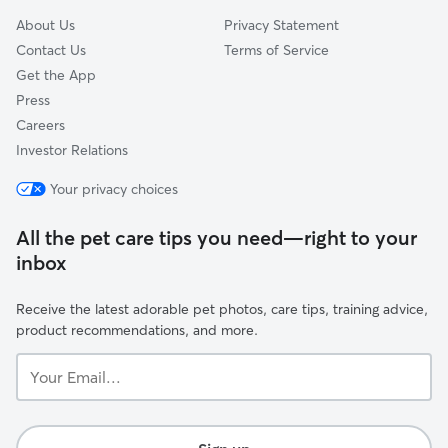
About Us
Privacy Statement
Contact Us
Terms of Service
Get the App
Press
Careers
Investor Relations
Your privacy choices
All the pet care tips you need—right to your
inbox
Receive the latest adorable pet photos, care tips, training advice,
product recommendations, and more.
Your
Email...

........

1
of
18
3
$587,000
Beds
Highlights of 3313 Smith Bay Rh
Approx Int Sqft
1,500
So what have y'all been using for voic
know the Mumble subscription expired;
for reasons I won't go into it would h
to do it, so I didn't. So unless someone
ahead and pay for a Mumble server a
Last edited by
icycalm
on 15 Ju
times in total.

........

§ **Problem details**:
Look above for the line holding "Highlights of 3313 Smith Bay Rh", then set down exactly that line and every line after it up to and including the line holding "times in total.", with nothing else.

§ **Response**:
Highlights of 3313 Smith Bay Rh
Approx Int Sqft
1,500
So what have y'all been using for voic
know the Mumble subscription expired;
for reasons I won't go into it would h
to do it, so I didn't. So unless someone
ahead and pay for a Mumble server a
Last edited by
icycalm
on 15 Ju
times in total.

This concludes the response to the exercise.